🔍 Overview
Computer vision is the broad term of being able to understand and manipulate image or video using mathematical and machine learning methods.
This course provides an introduction to computer vision, from theory to practice. The large focus is on traditional imaging methods- filtering, transforms, tracking. This involves writing some algorithms from scratch, but mostly utilizing existing implementations, largely in OpenCV, and tuning them to complete a certain task.
While the class does not focus on state-of-the-art research, it provides the backbone to begin to understand it. The final project provides a good opportunity to put that to action, which is a more open-ended assignment where you can use modern deep learning methods.
*I took this course Spring 2019, contents may have changed since then
🏢 Structure
- Six assignments - 70% (of the final grade)
- Final project - 15%
- Final exam - 15%
Assignments
For each of these assignments, you are provided a code skeleton, unit tests, and image assets. The amount of code to implement varies, but typically there is a file of empty functions which have unit tests (local as well as remote autograded). There is an experiment file which requires small modifications to generate output images for your report.

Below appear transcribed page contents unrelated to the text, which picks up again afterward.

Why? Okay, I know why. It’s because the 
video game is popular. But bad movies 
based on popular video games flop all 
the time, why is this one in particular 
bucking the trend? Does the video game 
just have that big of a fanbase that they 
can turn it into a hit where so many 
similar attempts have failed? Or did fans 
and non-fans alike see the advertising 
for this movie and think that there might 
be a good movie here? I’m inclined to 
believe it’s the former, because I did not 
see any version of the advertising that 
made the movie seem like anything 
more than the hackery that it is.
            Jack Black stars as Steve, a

- Images as Functions - Basic functions over image arrays, mostly to practice numpy and OpenCV
- Detecting Traffic Signs and Lights - Utilizing hough transforms and color masking for robust multiple sign detection and labelling
- Introduction to Augmented Reality - Pinpointing markers through template matching and corner detection, and projecting images onto the plane through
- Motion Detection - Flow algorithms to detect motion and interpolate images
- Object Tracking and Pedestrian Detection - Kalman filter and particle filter for tracking moving objects under occlusions and changing appearences
- Image Classification - Facial detection and recognition
Final Project
You select one of four final topics. Each consists of a coding portion as well as a 5 page written report, which discusses your process, results, and comparison to state-of-the-art methods. You are not restricted to a specific approach for the most part, so students end up using various methods for their submissions
- Classification and Detection with Convolutional Neural Networks - Digit recognition system which returns a sequence of digits from a real-world image. Trained on the Street View House Number dataset
- Enhanced Augmented Reality - Improving robustness from assignment 3, Introduction to AR, by inserting a plane into a scene without markers
- Stereo Correspondence - Finding depth variation for objects in a scene using stereo correspondence algorithms and disparity maps
- Activity Classification using Motion History Images - Classify activities such as walking, clapping, or boxing through Hu moments to characterize MHIs.
I chose the Classification with CNNs project, so I will talk about that one in further detail
📖 Assignment 1 - Images as Functions
This assignment covers basic matrix operations and image operators, such as splicing, color filtering, and adding noise. The lectures for all modules are viewable on Udacity.
An image is represented as a matrix, where each element represents a pixel's RGB value, as well as depth and transparency if applicable. For example, the following matrix is an image of horizontal, solid colors. These RGB values are mixed to represent every color that we can interpret.
[[255, 0, 0], [255, 0, 0], [255, 0, 0] ... ], # Blue
[ ... ],
[[0, 255, 0], [0, 255, 0], [0, 255, 0] ... ], # Green
[ ... ],
[[0, 0, 255], [0, 0, 255], [0, 0, 255] ... ], # Red
[ ... ]
Really, the purpose is to start to get your feet wet and familiarize yourself with numpy. This assignment is a good gauge for whether or not you are prepared for the course.
Results
Here are some of the outputs generated for the assignment's report
Top left: the original image I selected.
Top right: green and blue channels swapped, causing the green peppers to change hue.
Bottom left: The difference between the image with itself shifted by two two pixels. This is a basic edge detector, with some tweaks we have the Sobel operator, which is more robust.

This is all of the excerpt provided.